## DATA FOR ANALYSIS

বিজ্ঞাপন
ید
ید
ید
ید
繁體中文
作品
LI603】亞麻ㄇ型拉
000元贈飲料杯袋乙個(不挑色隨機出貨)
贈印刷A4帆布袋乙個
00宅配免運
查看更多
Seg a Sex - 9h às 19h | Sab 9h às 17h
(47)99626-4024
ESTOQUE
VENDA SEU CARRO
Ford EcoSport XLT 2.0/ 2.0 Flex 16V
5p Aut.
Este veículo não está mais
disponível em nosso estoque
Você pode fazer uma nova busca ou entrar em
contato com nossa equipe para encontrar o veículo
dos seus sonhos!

---

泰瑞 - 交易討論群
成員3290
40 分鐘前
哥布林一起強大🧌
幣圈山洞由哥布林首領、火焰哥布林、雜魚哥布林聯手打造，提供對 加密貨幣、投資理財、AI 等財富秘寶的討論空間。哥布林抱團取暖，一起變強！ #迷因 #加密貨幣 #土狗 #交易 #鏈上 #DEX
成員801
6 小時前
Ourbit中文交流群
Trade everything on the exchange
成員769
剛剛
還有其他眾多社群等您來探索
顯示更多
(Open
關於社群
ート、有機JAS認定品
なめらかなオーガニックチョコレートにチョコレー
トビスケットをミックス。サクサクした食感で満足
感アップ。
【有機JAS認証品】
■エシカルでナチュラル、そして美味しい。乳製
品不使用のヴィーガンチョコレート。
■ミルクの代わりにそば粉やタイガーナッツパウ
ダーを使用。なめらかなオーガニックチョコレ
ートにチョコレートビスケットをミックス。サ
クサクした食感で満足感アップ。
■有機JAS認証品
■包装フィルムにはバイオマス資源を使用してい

## EXERCISE REQUIREMENTS
Here the job is to set down exactly the lines of the material above that fall between the one with "(47)99626-4024" and the one with "dos seus sonhos!", inclusive, and nothing beyond them.

## EXERCISE SOLUTION
(47)99626-4024
ESTOQUE
VENDA SEU CARRO
Ford EcoSport XLT 2.0/ 2.0 Flex 16V
5p Aut.
Este veículo não está mais
disponível em nosso estoque
Você pode fazer uma nova busca ou entrar em
contato com nossa equipe para encontrar o veículo
dos seus sonhos!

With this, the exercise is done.